■ EXERCISE DESCRIPTION
Drop all images and give the records again exactly.

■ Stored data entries
· · · · ·

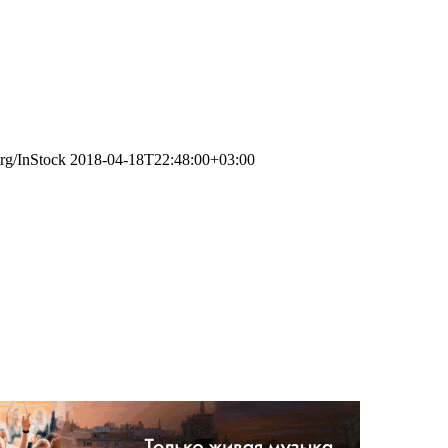
org/InStock
2018-04-18T22:48:00+03:00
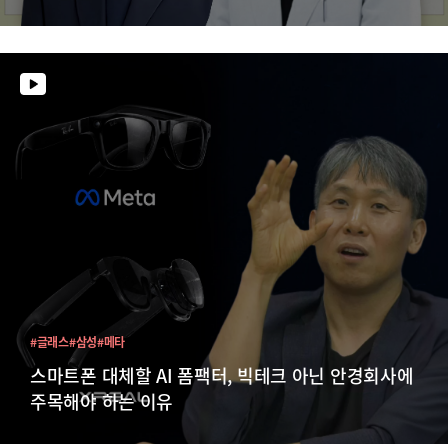
#글래스
#삼성
#메타
스마트폰 대체할 AI 폼팩터, 빅테크 아닌 안경회사에
주목해야 하는 이유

· · · · ·

■ REPLY TO THE TASK
org/InStock
2018-04-18T22:48:00+03:00
#글래스
#삼성
#메타
스마트폰 대체할 AI 폼팩터, 빅테크 아닌 안경회사에
주목해야 하는 이유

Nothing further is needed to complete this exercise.